Sickle Cell Trait and the Risk of Clotting in Donated Blood Bags in North West Nigeria: Is this a Call for Pre- Donation Hydration?
Introduction: As a developing nation, Nigeria’s transfusion service is characterised by low quality control and a high incidence of clots in blood bags. About one-quarter of donors in Nigeria carry sickle cell trait (SCT), which is haemo-rheologically associated with pathological hyperviscosity and hypercoagulability. Hence, we hypothesised that SCT is a risk factor for clotting in bags, and that the risk would be aggravated by non-O blood groups due to their physiological (natural) hypercoagulability.
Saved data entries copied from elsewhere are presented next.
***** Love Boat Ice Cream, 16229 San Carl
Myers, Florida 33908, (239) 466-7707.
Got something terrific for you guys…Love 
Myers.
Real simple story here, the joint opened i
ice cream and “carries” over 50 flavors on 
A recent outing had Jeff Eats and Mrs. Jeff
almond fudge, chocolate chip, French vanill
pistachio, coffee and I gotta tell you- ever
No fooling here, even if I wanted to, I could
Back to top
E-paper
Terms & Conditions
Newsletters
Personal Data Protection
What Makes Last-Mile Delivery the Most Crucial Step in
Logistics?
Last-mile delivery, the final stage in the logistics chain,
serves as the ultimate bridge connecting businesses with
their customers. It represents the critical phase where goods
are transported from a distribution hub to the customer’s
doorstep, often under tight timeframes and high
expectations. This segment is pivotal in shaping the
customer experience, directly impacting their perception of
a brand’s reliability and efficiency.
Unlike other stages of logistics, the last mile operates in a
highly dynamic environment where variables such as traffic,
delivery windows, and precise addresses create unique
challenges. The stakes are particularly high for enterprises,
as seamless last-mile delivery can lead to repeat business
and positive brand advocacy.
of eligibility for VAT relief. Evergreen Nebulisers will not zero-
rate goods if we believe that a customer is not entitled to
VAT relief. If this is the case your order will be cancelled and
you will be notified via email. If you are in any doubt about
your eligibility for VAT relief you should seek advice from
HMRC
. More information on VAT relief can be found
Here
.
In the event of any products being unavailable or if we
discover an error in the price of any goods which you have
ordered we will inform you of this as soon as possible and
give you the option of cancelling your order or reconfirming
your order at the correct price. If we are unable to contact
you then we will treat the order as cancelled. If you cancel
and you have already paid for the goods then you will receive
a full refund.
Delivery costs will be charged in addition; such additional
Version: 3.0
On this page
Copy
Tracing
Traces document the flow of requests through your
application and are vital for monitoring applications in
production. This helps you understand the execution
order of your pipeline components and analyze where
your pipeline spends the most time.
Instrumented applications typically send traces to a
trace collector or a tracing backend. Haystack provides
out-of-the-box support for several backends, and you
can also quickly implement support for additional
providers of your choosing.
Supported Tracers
Objectives: Determine risk of clotting in bags donated by persons with SCT and its interaction with ABO-blood groups, and proffer possible strategy to mitigate SCT-associated clotting risk in blood bags in Nigeria.
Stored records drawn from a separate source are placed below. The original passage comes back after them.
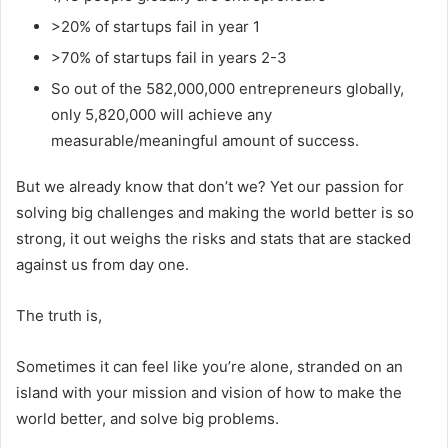
>20% of startups fail in year 1
>70% of startups fail in years 2-3
So out of the 582,000,000 entrepreneurs globally,
only 5,820,000 will achieve any
measurable/meaningful amount of success.
But we already know that don’t we? Yet our passion for
solving big challenges and making the world better is so
strong, it out weighs the risks and stats that are stacked
against us from day one.
The truth is,
Sometimes it can feel like you’re alone, stranded on an
island with your mission and vision of how to make the
world better, and solve big problems.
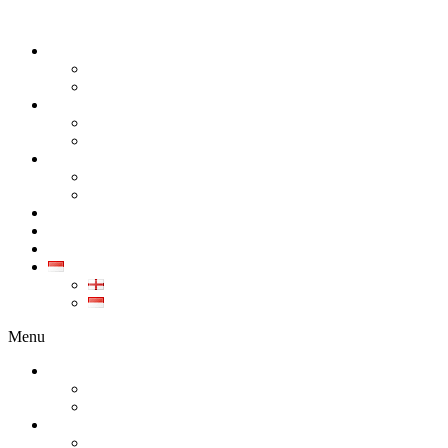
TENTANG KAMI
PERUSAHAAN
KARIR
PRODUK
SEMUA PRODUK
GALERI PRODUK
KALIBRASI
KALIBRASI INSTRUMEN INDUSTRI
KALIBRASI ALAT KESEHATAN
LAYANAN
KONTAK
ARTIKEL
ID
EN
ID
Menu
TENTANG KAMI
PERUSAHAAN
KARIR
PRODUK
SEMUA PRODUK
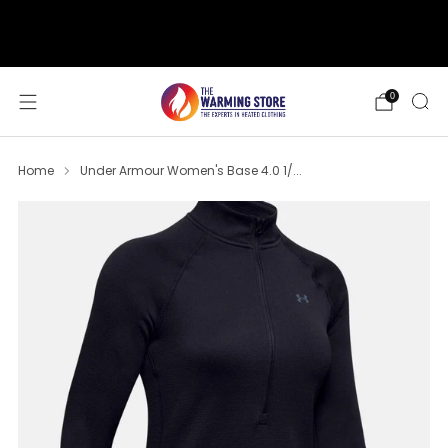
support@thewarmingstore.com
Free shipping on orders over $50
0
Home
Under Armour Women's Base 4.0 1/...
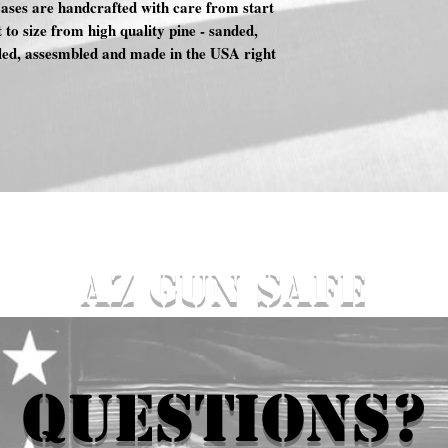
es are handcrafted with care from start
t to size from high quality pine - sanded,
aled, assesmbled and made in the USA right
AZ GUN SAFE
QUESTIONS?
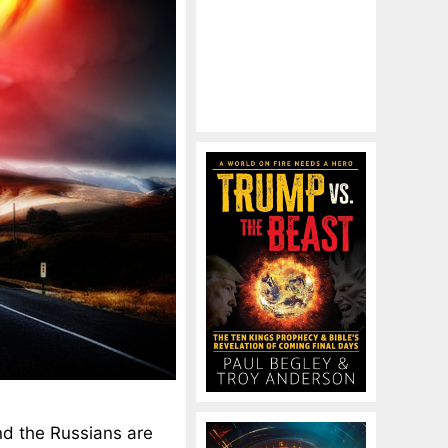
nd the Russians are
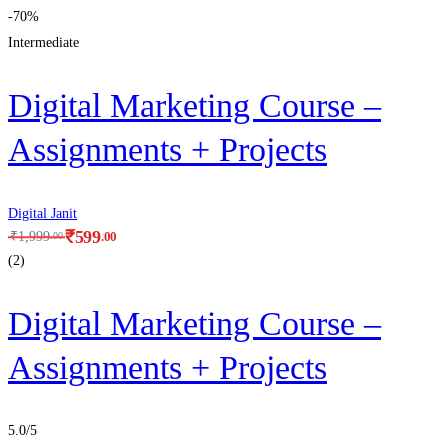
-70%
Intermediate
Digital Marketing Course –
Assignments + Projects
Digital Janit
₹
599
.00
₹
1,999
.00
(2)
Digital Marketing Course –
Assignments + Projects
5.0
/5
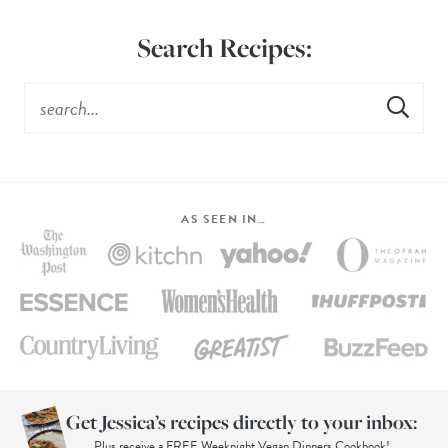
Search Recipes:
AS SEEN IN…
Get Jessica’s recipes directly to your inbox:
Plus receive a FREE Weeknight Vegan Dinners Cookbook!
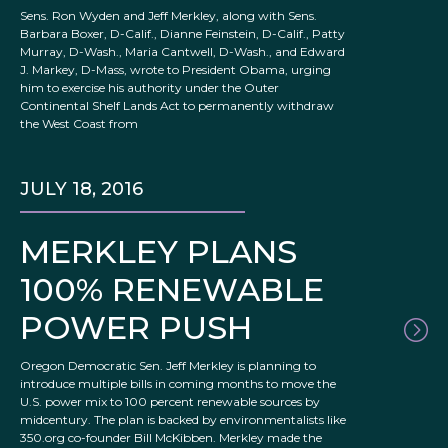
Sens. Ron Wyden and Jeff Merkley, along with Sens.
Barbara Boxer, D-Calif., Dianne Feinstein, D-Calif., Patty
Murray, D-Wash., Maria Cantwell, D-Wash., and Edward
J. Markey, D-Mass, wrote to President Obama, urging
him to exercise his authority under the Outer
Continental Shelf Lands Act to permanently withdraw
the West Coast from
JULY 18, 2016
MERKLEY PLANS
100% RENEWABLE
POWER PUSH
Oregon Democratic Sen. Jeff Merkley is planning to
introduce multiple bills in coming months to move the
U.S. power mix to 100 percent renewable sources by
midcentury. The plan is backed by environmentalists like
350.org co-founder Bill McKibben. Merkley made the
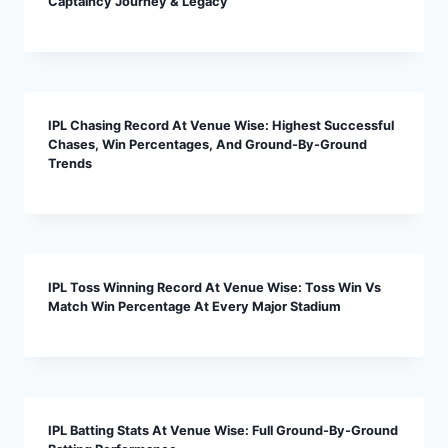
Captaincy Journey & Legacy
IPL Chasing Record At Venue Wise: Highest Successful
Chases, Win Percentages, And Ground-By-Ground
Trends
IPL Toss Winning Record At Venue Wise: Toss Win Vs
Match Win Percentage At Every Major Stadium
IPL Batting Stats At Venue Wise: Full Ground-By-Ground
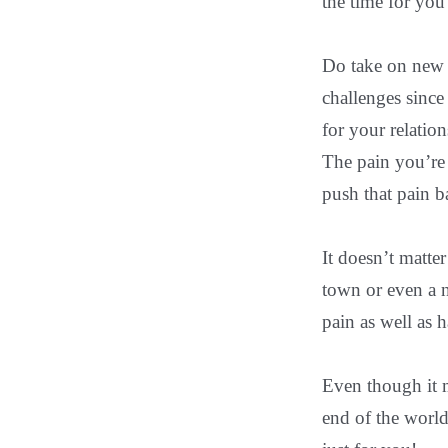
the time for you
Do take on new 
challenges since
for your relatio
The pain you’re 
push that pain b
It doesn’t matte
town or even a n
pain as well as 
Even though it m
end of the world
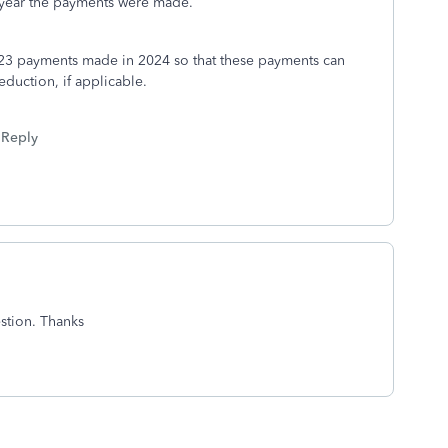
he year the payments were made.
23 payments made in 2024 so that these payments can
duction, if applicable.
Reply
stion. Thanks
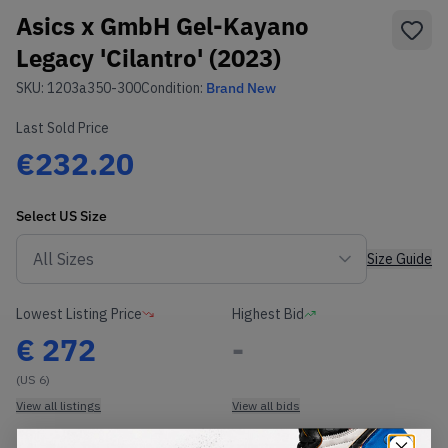
Asics x GmbH Gel-Kayano
Legacy 'Cilantro' (2023)
SKU:
1203a350-300
Condition:
Brand New
Last Sold Price
€232.20
Select
US
Size
Size Guide
Lowest Listing Price
Highest Bid
€
272
-
(US 6)
View all listings
View all bids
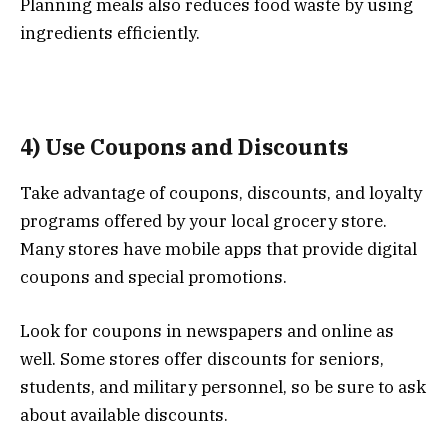
Planning meals also reduces food waste by using
ingredients efficiently.
4) Use Coupons and Discounts
Take advantage of coupons, discounts, and loyalty
programs offered by your local grocery store.
Many stores have mobile apps that provide digital
coupons and special promotions.
Look for coupons in newspapers and online as
well. Some stores offer discounts for seniors,
students, and military personnel, so be sure to ask
about available discounts.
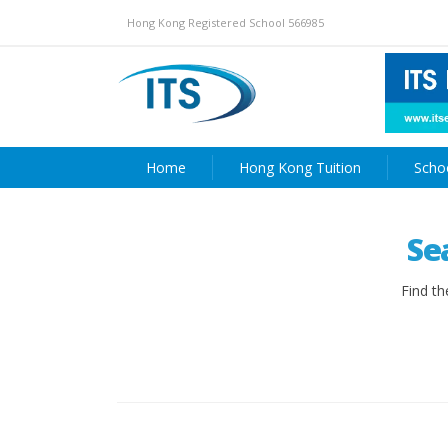
Hong Kong Registered School 566985
Home
Hong Kong Tuition
Scho
Se
Find th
Materials and Methods: Analysis of 100 clotted blood bags. Frequencies of SCT and ABO-groups of clotted and control bags were compared by Student-t and X2-tests. Risks of clotting for SCT with respect to ABO-groups were expressed as Odds ratios by case-control logistic regression.
Results: Bags with ‘SCT and blood group-O’ had high clotting risk (OR=1.89, CI95%:1.43-2.34, p=0.031), while bags with ‘SCT and non-O groups’ had higher clotting risk (OR=2.97, CI95%:2.55-3.45, p=0.015); which suggested risk escalation by non-O groups.
Discussion and Conclusion: SCT is independently associated with high clotting risk, which is synergistically escalated by additional hypercoagulable effects of non-O groups. Clots in blood bags have economic and clinical implications. Hence, blood banks in Nigeria (and other African countries with high prevalence of SCT) should upgrade quality control, routinely screen donors for SCT, and consider feasibility of pre-donation hydration for SCT-positive donors in order to reduce hyperviscosity and clotting risks in blood bags, thereby avoiding blood wastage and shortage.